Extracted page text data
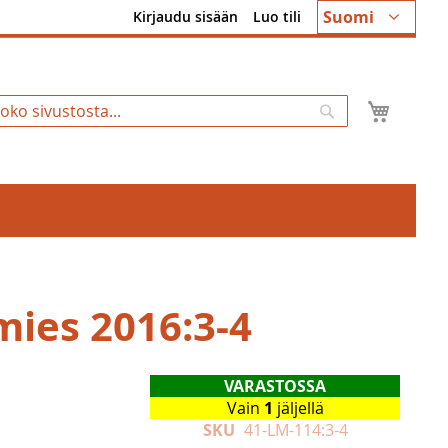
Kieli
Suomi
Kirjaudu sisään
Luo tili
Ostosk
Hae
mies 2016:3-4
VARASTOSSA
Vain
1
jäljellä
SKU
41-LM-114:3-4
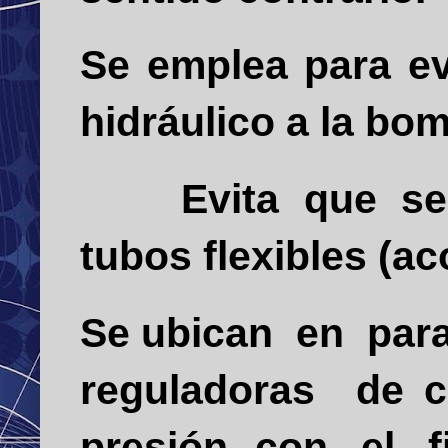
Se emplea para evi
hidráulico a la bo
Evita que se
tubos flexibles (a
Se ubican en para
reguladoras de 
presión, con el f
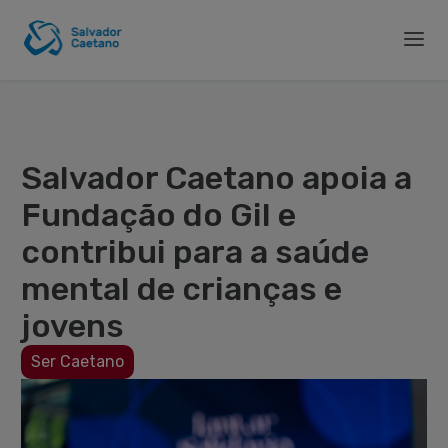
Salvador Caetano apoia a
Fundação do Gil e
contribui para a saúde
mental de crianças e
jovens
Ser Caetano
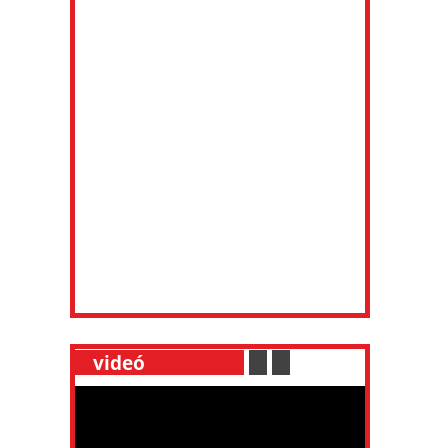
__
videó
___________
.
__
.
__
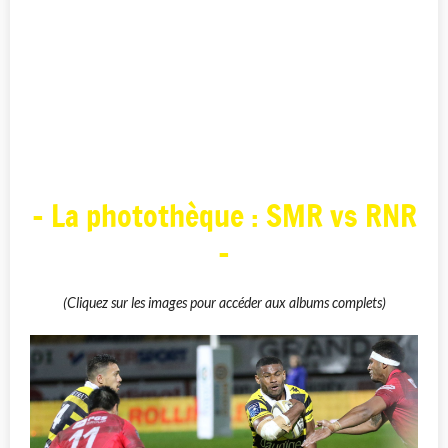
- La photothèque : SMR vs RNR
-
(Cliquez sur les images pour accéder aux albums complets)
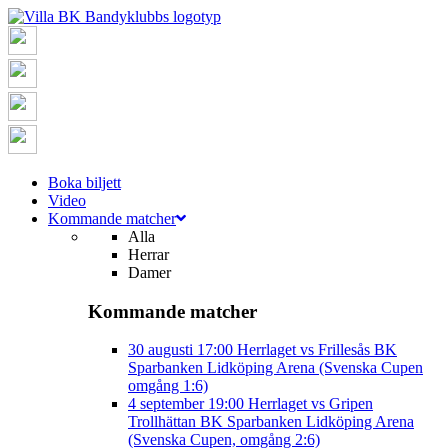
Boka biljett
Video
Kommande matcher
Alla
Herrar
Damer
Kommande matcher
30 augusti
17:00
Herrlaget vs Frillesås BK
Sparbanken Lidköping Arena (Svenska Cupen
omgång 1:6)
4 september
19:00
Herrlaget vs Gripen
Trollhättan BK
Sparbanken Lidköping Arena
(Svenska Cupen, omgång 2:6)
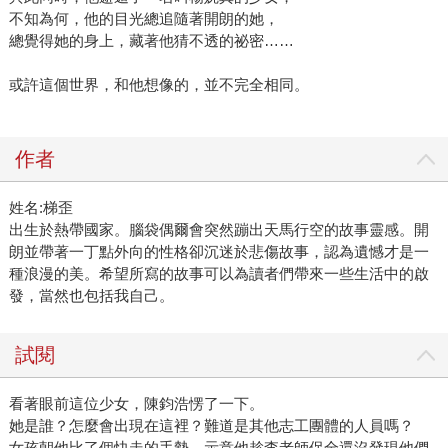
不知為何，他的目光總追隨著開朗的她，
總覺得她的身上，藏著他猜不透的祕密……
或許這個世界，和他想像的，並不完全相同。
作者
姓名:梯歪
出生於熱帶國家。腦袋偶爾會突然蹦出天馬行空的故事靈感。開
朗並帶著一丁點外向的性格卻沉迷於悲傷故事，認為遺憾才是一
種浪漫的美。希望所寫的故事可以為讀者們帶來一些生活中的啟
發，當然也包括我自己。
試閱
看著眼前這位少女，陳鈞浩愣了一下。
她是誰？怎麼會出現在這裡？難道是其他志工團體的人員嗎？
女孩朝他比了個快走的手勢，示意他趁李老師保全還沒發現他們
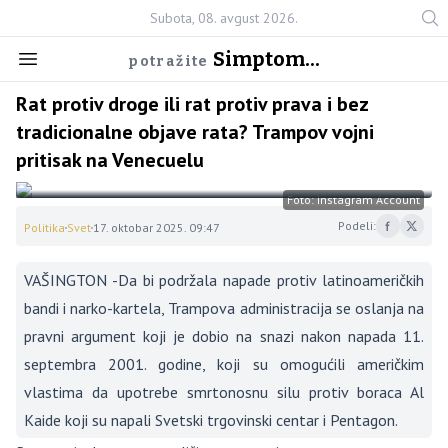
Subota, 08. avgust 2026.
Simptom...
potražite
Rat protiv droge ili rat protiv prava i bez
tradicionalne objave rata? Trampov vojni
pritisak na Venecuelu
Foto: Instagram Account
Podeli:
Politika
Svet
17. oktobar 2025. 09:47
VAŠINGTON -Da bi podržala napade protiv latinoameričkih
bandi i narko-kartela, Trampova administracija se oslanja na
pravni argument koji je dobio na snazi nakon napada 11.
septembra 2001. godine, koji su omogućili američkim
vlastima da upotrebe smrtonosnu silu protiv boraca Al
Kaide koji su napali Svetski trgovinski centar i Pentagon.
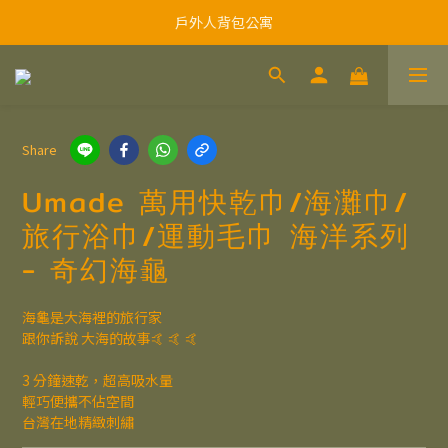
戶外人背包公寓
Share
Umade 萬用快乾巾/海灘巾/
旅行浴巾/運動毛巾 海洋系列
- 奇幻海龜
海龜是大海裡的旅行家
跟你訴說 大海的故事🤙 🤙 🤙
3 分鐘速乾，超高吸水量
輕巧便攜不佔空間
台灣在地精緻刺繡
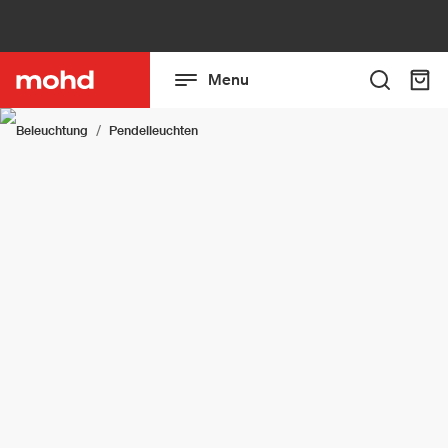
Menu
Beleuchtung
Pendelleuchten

- Exercise directions -
Starting at the first line of the records and stopping after the line with "pravni argument koji", copy each line exactly; pictures stay out.

- Final answer -
Kieli
Suomi
Kirjaudu sisään
Luo tili
Ostosk
Hae
mies 2016:3-4
VARASTOSSA
Vain
1
jäljellä
SKU
41-LM-114:3-4
Se emplea para evi
hidráulico a la bo
Evita que se
tubos flexibles (a
Se ubican en para
reguladoras de 
presión, con el f
Salvador Caetano apoia a
Fundação do Gil e
contribui para a saúde
mental de crianças e
jovens
Ser Caetano
__
videó
___________
.
__
.
__
- La photothèque : SMR vs RNR
-
(Cliquez sur les images pour accéder aux albums complets)
Boka biljett
Video
Kommande matcher
Alla
Herrar
Damer
Kommande matcher
30 augusti
17:00
Herrlaget vs Frillesås BK
Sparbanken Lidköping Arena (Svenska Cupen
omgång 1:6)
4 september
19:00
Herrlaget vs Gripen
Trollhättan BK
Sparbanken Lidköping Arena
(Svenska Cupen, omgång 2:6)
不知為何，他的目光總追隨著開朗的她，
總覺得她的身上，藏著他猜不透的祕密……
或許這個世界，和他想像的，並不完全相同。
作者
姓名:梯歪
出生於熱帶國家。腦袋偶爾會突然蹦出天馬行空的故事靈感。開
朗並帶著一丁點外向的性格卻沉迷於悲傷故事，認為遺憾才是一
種浪漫的美。希望所寫的故事可以為讀者們帶來一些生活中的啟
發，當然也包括我自己。
試閱
看著眼前這位少女，陳鈞浩愣了一下。
她是誰？怎麼會出現在這裡？難道是其他志工團體的人員嗎？
女孩朝他比了個快走的手勢，示意他趁李老師保全還沒發現他們
Subota, 08. avgust 2026.
Simptom...
potražite
Rat protiv droge ili rat protiv prava i bez
tradicionalne objave rata? Trampov vojni
pritisak na Venecuelu
Foto: Instagram Account
Podeli:
Politika
Svet
17. oktobar 2025. 09:47
VAŠINGTON -Da bi podržala napade protiv latinoameričkih
bandi i narko-kartela, Trampova administracija se oslanja na
pravni argument koji je dobio na snazi nakon napada 11.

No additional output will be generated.